● What is required: Find every line below with the word "attempts" in it, and copy each one.
─── Extracted entries
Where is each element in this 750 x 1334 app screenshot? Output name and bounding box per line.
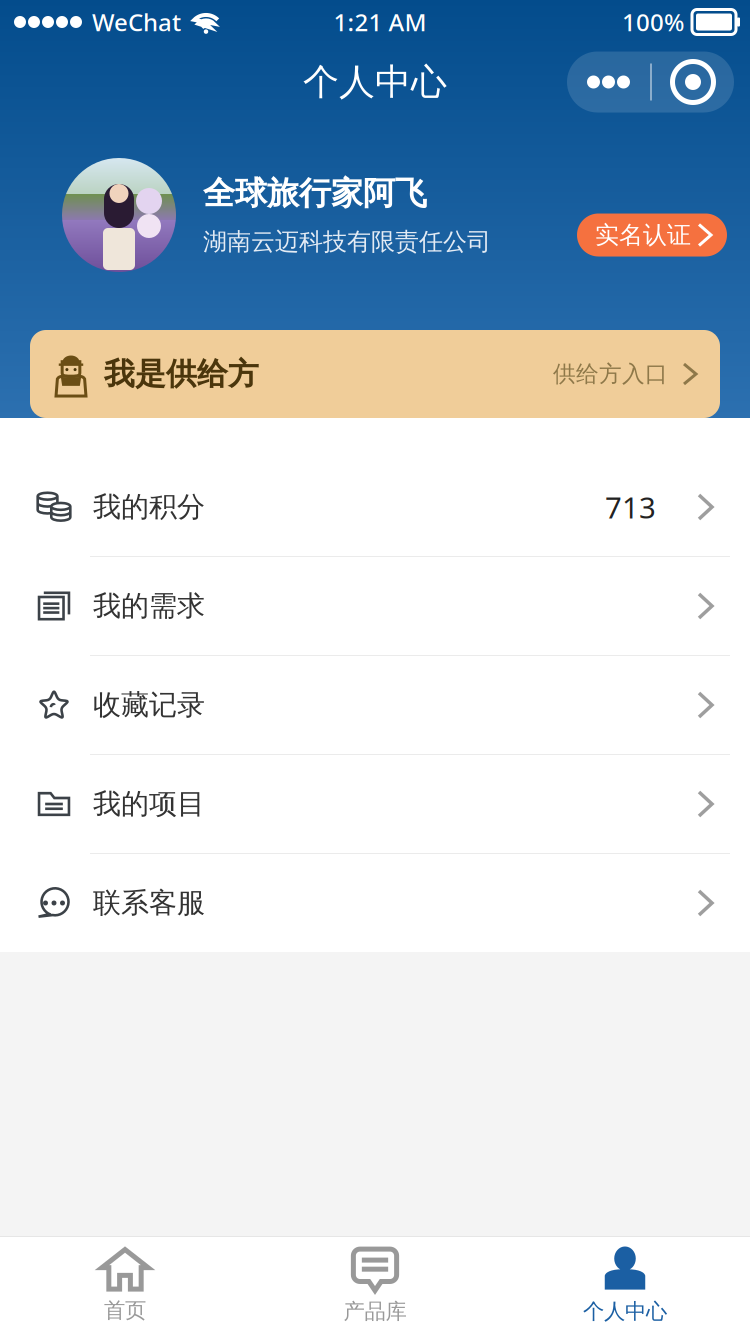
staticText: 收藏记录: [93, 688, 205, 722]
staticText: 我的积分: [93, 490, 205, 524]
staticText: WeChat: [92, 6, 181, 38]
staticText: 713: [605, 488, 656, 526]
button[interactable]: 产品库: [250, 1237, 500, 1334]
staticText: 我的需求: [93, 589, 205, 623]
button[interactable]: 实名认证: [577, 214, 727, 256]
button[interactable]: 我的需求: [0, 557, 750, 655]
staticText: 湖南云迈科技有限责任公司: [203, 227, 491, 256]
button[interactable]: 联系客服: [0, 854, 750, 952]
button[interactable]: 我的项目: [0, 755, 750, 853]
staticText: 我是供给方: [104, 355, 259, 393]
staticText: 个人中心: [303, 60, 447, 104]
staticText: 实名认证: [595, 220, 691, 250]
button[interactable]: More: [567, 52, 650, 112]
button[interactable]: 我是供给方: [30, 330, 720, 418]
staticText: 全球旅行家阿飞: [203, 174, 427, 213]
staticText: 个人中心: [583, 1298, 667, 1325]
button[interactable]: 个人中心: [500, 1237, 750, 1334]
button[interactable]: 收藏记录: [0, 656, 750, 754]
button[interactable]: 首页: [0, 1237, 250, 1334]
staticText: 首页: [104, 1297, 146, 1324]
staticText: 联系客服: [93, 886, 205, 920]
button[interactable]: Close: [652, 52, 734, 112]
staticText: 我的项目: [93, 787, 205, 821]
staticText: 1:21 AM: [334, 6, 426, 38]
staticText: 100%: [622, 6, 684, 38]
staticText: 供给方入口: [553, 360, 668, 388]
button[interactable]: 我的积分: [0, 458, 750, 556]
staticText: 产品库: [344, 1298, 406, 1325]
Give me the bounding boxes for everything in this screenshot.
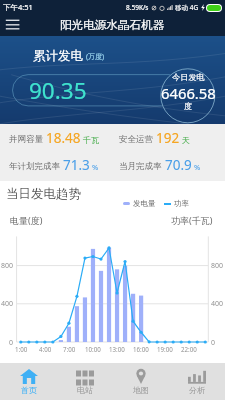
staticText: 地图 [133, 385, 149, 395]
staticText: 0 [211, 338, 216, 348]
staticText: 电量(度) [10, 214, 43, 226]
staticText: 天 [182, 135, 190, 145]
staticText: 90.35 [29, 75, 87, 106]
staticText: 6466.58 [161, 83, 216, 103]
staticText: 千瓦 [83, 135, 99, 145]
staticText: 22:00 [181, 345, 197, 353]
staticText: 度 [184, 101, 193, 111]
staticText: 下午4:51 [3, 2, 33, 12]
staticText: 安全运营 [119, 134, 153, 145]
staticText: 移动 4G [175, 3, 199, 12]
staticText: 4:00 [39, 345, 52, 353]
button[interactable]: 地图 [113, 363, 169, 400]
staticText: 首页 [21, 385, 37, 395]
staticText: 功率(千瓦) [171, 214, 213, 226]
staticText: 累计发电 [33, 48, 83, 64]
staticText: 800 [1, 261, 14, 271]
staticText: 年计划完成率 [9, 161, 60, 172]
staticText: 0 [9, 338, 14, 348]
button[interactable]: 电站 [57, 363, 113, 400]
staticText: 当月完成率 [119, 161, 162, 172]
staticText: 19:00 [157, 345, 173, 353]
staticText: (万度) [86, 52, 105, 62]
staticText: 并网容量 [9, 134, 43, 145]
staticText: 800 [211, 261, 224, 271]
staticText: 18.48 [46, 129, 81, 147]
staticText: 电站 [77, 385, 93, 395]
staticText: 71.3 [63, 156, 90, 174]
staticText: 当日发电趋势 [6, 186, 81, 202]
button[interactable]: Menu [2, 14, 24, 36]
staticText: % [92, 162, 99, 172]
button[interactable]: 分析 [169, 363, 225, 400]
staticText: 发电量 [133, 199, 156, 208]
staticText: % [194, 162, 201, 172]
staticText: 13:00 [109, 345, 125, 353]
staticText: 8.59K/s [126, 3, 149, 12]
staticText: 10:00 [85, 345, 101, 353]
staticText: 阳光电源水晶石机器 [60, 18, 165, 33]
staticText: 400 [211, 299, 224, 309]
staticText: 分析 [189, 385, 205, 395]
staticText: 70.9 [165, 156, 192, 174]
staticText: 1:00 [15, 345, 28, 353]
staticText: 16:00 [133, 345, 149, 353]
staticText: 今日发电 [172, 72, 205, 82]
staticText: 7:00 [63, 345, 76, 353]
staticText: 192 [156, 129, 180, 147]
staticText: 功率 [174, 199, 189, 208]
staticText: 400 [1, 299, 14, 309]
button[interactable]: 首页 [0, 363, 57, 400]
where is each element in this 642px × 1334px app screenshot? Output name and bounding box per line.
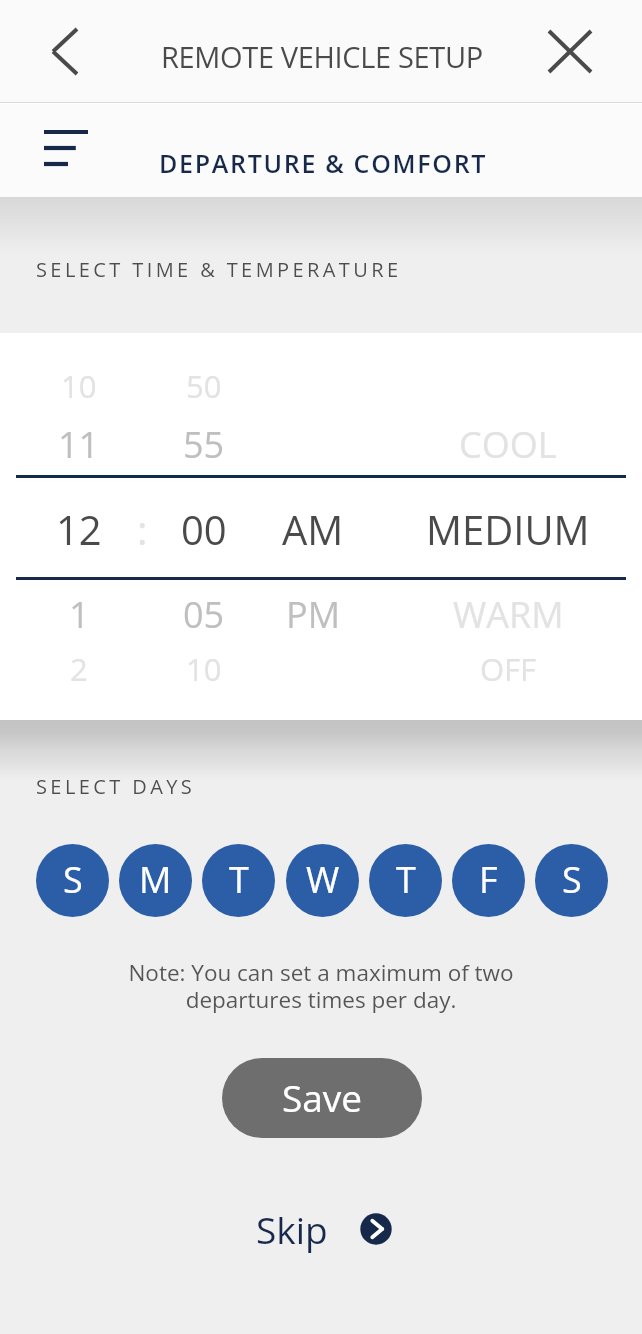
button[interactable]: S (36, 844, 109, 917)
button[interactable]: W (286, 844, 359, 917)
staticText: AM (282, 502, 344, 556)
staticText: Skip (256, 1204, 328, 1254)
staticText: : (137, 502, 148, 556)
staticText: 10 (186, 648, 222, 690)
button[interactable]: Close (540, 16, 602, 86)
button[interactable]: S (535, 844, 608, 917)
button[interactable]: M (119, 844, 192, 917)
staticText: 2 (70, 648, 88, 690)
staticText: 00 (181, 502, 227, 556)
staticText: S (63, 855, 83, 904)
staticText: 55 (183, 420, 225, 469)
staticText: 05 (183, 590, 225, 639)
button[interactable]: T (202, 844, 275, 917)
button[interactable]: F (452, 844, 525, 917)
staticText: S (562, 855, 582, 904)
button[interactable]: T (369, 844, 442, 917)
staticText: SELECT DAYS (36, 773, 196, 800)
staticText: COOL (459, 420, 557, 469)
staticText: 50 (186, 365, 222, 407)
staticText: DEPARTURE & COMFORT (159, 146, 488, 180)
staticText: F (479, 855, 498, 904)
button[interactable]: Menu (38, 123, 94, 175)
staticText: 1 (69, 590, 90, 639)
staticText: 11 (58, 420, 100, 469)
staticText: M (139, 855, 172, 904)
staticText: W (306, 855, 340, 904)
staticText: T (229, 855, 249, 904)
staticText: Save (282, 1072, 363, 1122)
button[interactable]: Back (38, 16, 94, 86)
button[interactable]: Save (222, 1058, 422, 1138)
staticText: WARM (453, 590, 564, 639)
staticText: SELECT TIME & TEMPERATURE (36, 256, 402, 283)
button[interactable]: Skip (256, 1199, 392, 1259)
staticText: 10 (61, 365, 97, 407)
staticText: Note: You can set a maximum of two depar… (0, 957, 642, 1015)
staticText: PM (286, 590, 341, 639)
staticText: T (396, 855, 416, 904)
staticText: MEDIUM (426, 502, 590, 556)
staticText: REMOTE VEHICLE SETUP (161, 37, 483, 76)
staticText: OFF (480, 648, 537, 690)
staticText: 12 (56, 502, 102, 556)
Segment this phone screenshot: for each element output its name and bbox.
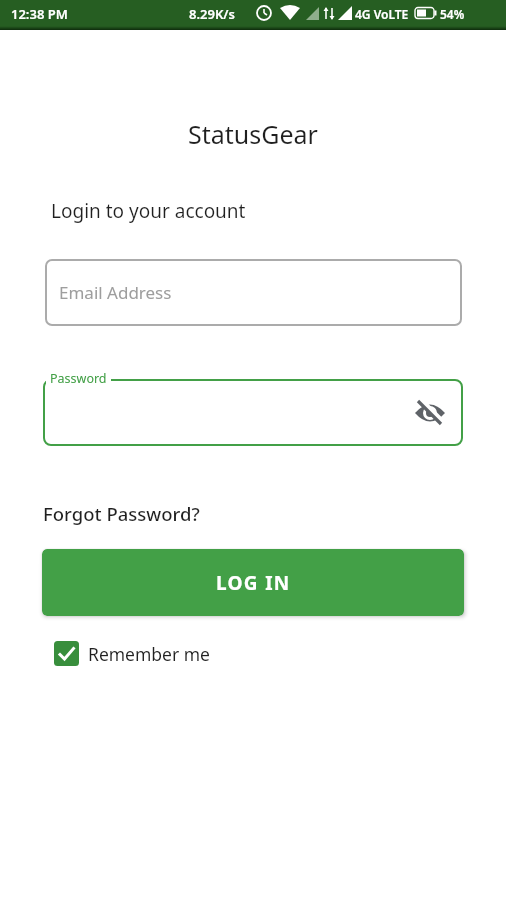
button[interactable]: LOG IN xyxy=(42,549,464,616)
button[interactable]: Forgot Password? xyxy=(43,501,200,526)
button[interactable]: Email Address xyxy=(45,259,462,326)
staticText: Password xyxy=(50,370,107,387)
staticText: 4G VoLTE xyxy=(355,6,409,22)
staticText: Login to your account xyxy=(51,198,246,224)
button[interactable] xyxy=(415,398,445,428)
staticText: LOG IN xyxy=(216,570,291,596)
staticText: 54% xyxy=(440,6,465,22)
staticText: StatusGear xyxy=(0,117,506,151)
staticText: Email Address xyxy=(59,281,172,304)
button[interactable] xyxy=(43,379,463,446)
staticText: 8.29K/s xyxy=(189,5,235,23)
button[interactable]: Remember me xyxy=(54,641,210,666)
staticText: Remember me xyxy=(88,642,210,666)
staticText: 12:38 PM xyxy=(11,5,68,23)
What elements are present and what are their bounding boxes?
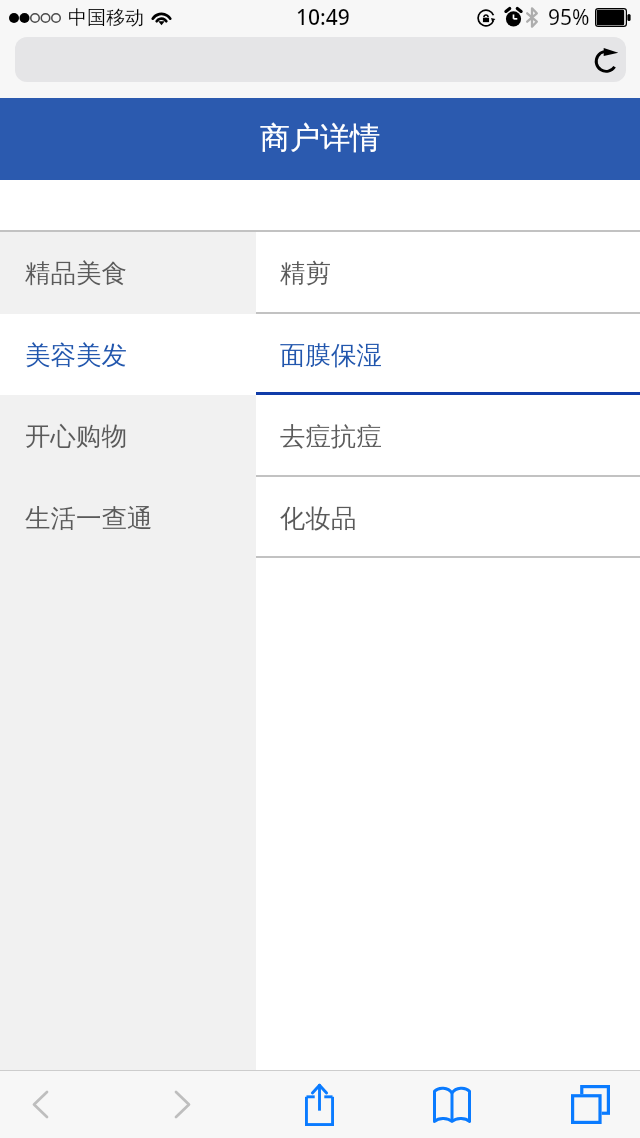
button[interactable]: Bookmarks — [392, 1071, 512, 1138]
button[interactable]: 生活一查通 — [0, 477, 256, 558]
button[interactable]: Forward — [142, 1071, 222, 1138]
staticText: 精剪 — [280, 257, 331, 289]
button[interactable]: 精品美食 — [0, 232, 256, 314]
button[interactable]: 精剪 — [256, 232, 640, 314]
button[interactable]: Back — [0, 1071, 80, 1138]
button[interactable]: 面膜保湿 — [256, 314, 640, 395]
button[interactable]: Share — [259, 1071, 379, 1138]
staticText: 精品美食 — [25, 257, 127, 289]
staticText: 化妆品 — [280, 502, 357, 534]
staticText: 10:49 — [296, 3, 350, 32]
staticText: 去痘抗痘 — [280, 420, 382, 452]
button[interactable]: 开心购物 — [0, 395, 256, 477]
staticText: 开心购物 — [25, 420, 127, 452]
staticText: 面膜保湿 — [280, 339, 382, 371]
button[interactable]: 美容美发 — [0, 314, 256, 395]
button[interactable]: 去痘抗痘 — [256, 395, 640, 477]
staticText: 95% — [548, 3, 590, 32]
staticText: 生活一查通 — [25, 502, 153, 534]
button[interactable]: Tabs — [530, 1071, 640, 1138]
staticText: 美容美发 — [25, 339, 127, 371]
button[interactable]: 化妆品 — [256, 477, 640, 558]
button[interactable]: Reload — [593, 46, 621, 74]
button[interactable]: Reload — [15, 37, 626, 82]
staticText: 商户详情 — [260, 119, 380, 157]
staticText: 中国移动 — [68, 6, 144, 30]
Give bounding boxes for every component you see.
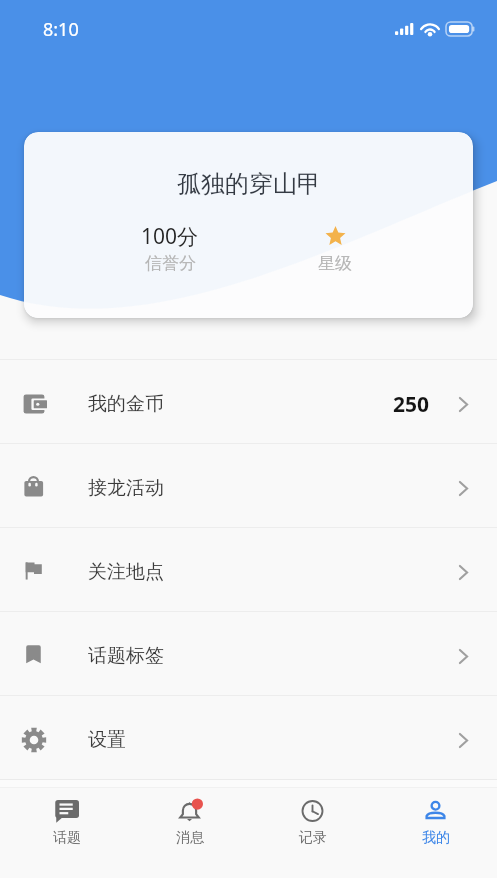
staticText: 孤独的穿山甲 [177, 169, 321, 199]
button[interactable]: 设置 [0, 696, 497, 779]
button[interactable]: 消息 [128, 788, 251, 847]
button[interactable]: 关注地点 [0, 528, 497, 611]
staticText: 我的 [422, 829, 450, 847]
staticText: 250 [393, 390, 430, 419]
button[interactable]: 记录 [251, 788, 374, 847]
button[interactable]: 话题标签 [0, 612, 497, 695]
staticText: 消息 [176, 829, 204, 847]
staticText: 100分 [141, 222, 199, 251]
staticText: 8:10 [43, 17, 79, 42]
button[interactable]: 我的 [374, 788, 497, 847]
staticText: 话题标签 [88, 644, 164, 668]
staticText: 接龙活动 [88, 476, 164, 500]
button[interactable]: 接龙活动 [0, 444, 497, 527]
staticText: 信誉分 [145, 253, 196, 274]
button[interactable]: 我的金币 [0, 360, 497, 443]
button[interactable]: 孤独的穿山甲 [24, 132, 473, 318]
staticText: 星级 [318, 253, 352, 274]
staticText: 记录 [299, 829, 327, 847]
staticText: 关注地点 [88, 560, 164, 584]
staticText: 我的金币 [88, 392, 164, 416]
button[interactable]: 话题 [5, 788, 128, 847]
staticText: 设置 [88, 728, 126, 752]
staticText: 话题 [53, 829, 81, 847]
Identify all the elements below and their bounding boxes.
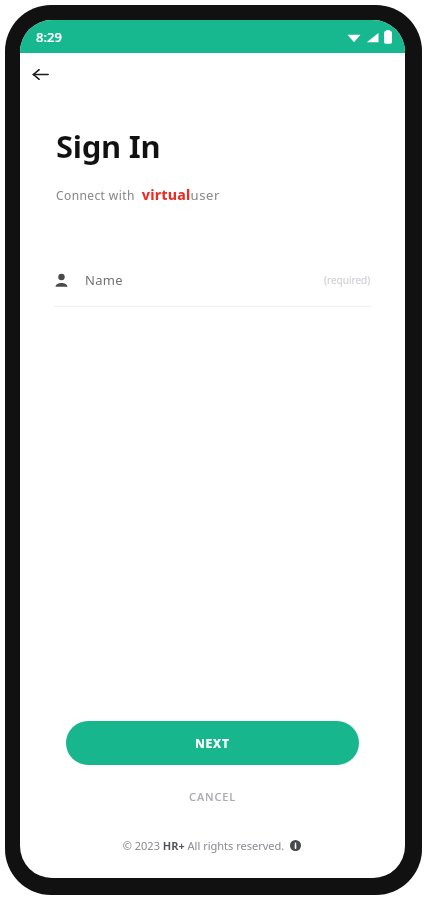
staticText: (required) [324, 273, 371, 287]
button[interactable]: Information [286, 836, 304, 854]
button[interactable]: Back [22, 56, 58, 92]
button[interactable]: Name [54, 262, 371, 298]
staticText: Name [85, 271, 123, 289]
button[interactable]: CANCEL [165, 783, 261, 810]
staticText: NEXT [195, 735, 230, 751]
staticText: Sign In [56, 125, 161, 167]
staticText: Connect with virtualuser [56, 185, 220, 204]
staticText: 8:29 [36, 28, 62, 46]
staticText: © 2023 HR+ All rights reserved. [121, 838, 286, 853]
staticText: CANCEL [189, 789, 237, 804]
button[interactable]: NEXT [66, 721, 359, 765]
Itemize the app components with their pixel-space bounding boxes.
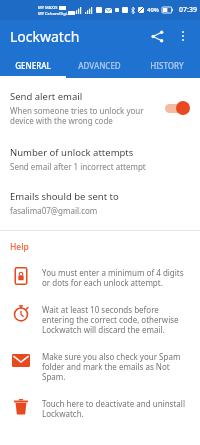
button[interactable]: More options	[170, 23, 196, 49]
button[interactable]: Touch here to deactivate and uninstall L…	[0, 394, 200, 421]
staticText: Send email after 1 incorrect attempt	[10, 161, 146, 172]
staticText: Number of unlock attempts	[10, 146, 134, 159]
staticText: Emails should be sent to	[10, 190, 119, 203]
button[interactable]: HISTORY	[133, 52, 200, 78]
staticText: MY MAXIS	[38, 5, 58, 10]
staticText: GENERAL	[15, 60, 51, 71]
staticText: ADVANCED	[78, 60, 121, 71]
staticText: Make sure you also check your Spam folde…	[42, 351, 190, 382]
staticText: 49%	[147, 6, 159, 14]
staticText: You must enter a minimum of 4 digits or …	[42, 267, 190, 288]
staticText: fasalima07@gmail.com	[10, 205, 98, 216]
button[interactable]: Send alert email	[0, 86, 200, 130]
button[interactable]: Share	[144, 23, 170, 49]
button[interactable]: ADVANCED	[66, 52, 133, 78]
button[interactable]: GENERAL	[0, 52, 66, 78]
staticText: 07:39	[179, 5, 197, 15]
staticText: Touch here to deactivate and uninstall L…	[42, 398, 190, 419]
staticText: Send alert email	[10, 90, 83, 103]
button[interactable]: Make sure you also check your Spam folde…	[0, 347, 200, 384]
button[interactable]: Emails should be sent to	[0, 188, 200, 218]
staticText: Help	[10, 241, 29, 253]
staticText: Wait at least 10 seconds before entering…	[42, 304, 190, 335]
button[interactable]: Number of unlock attempts	[0, 144, 200, 174]
staticText: HISTORY	[150, 60, 184, 71]
button[interactable]: Send alert email toggle	[162, 100, 192, 116]
staticText: When someone tries to unlock your device…	[10, 105, 156, 126]
staticText: MY CelcomDigi…	[38, 11, 70, 16]
button[interactable]: You must enter a minimum of 4 digits or …	[0, 263, 200, 290]
staticText: Lockwatch	[10, 27, 80, 46]
button[interactable]: Wait at least 10 seconds before entering…	[0, 300, 200, 337]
──────
● Answer for the task:
staticText: Number of unlock attempts	[10, 146, 134, 159]
button[interactable]: Number of unlock attempts	[0, 144, 200, 174]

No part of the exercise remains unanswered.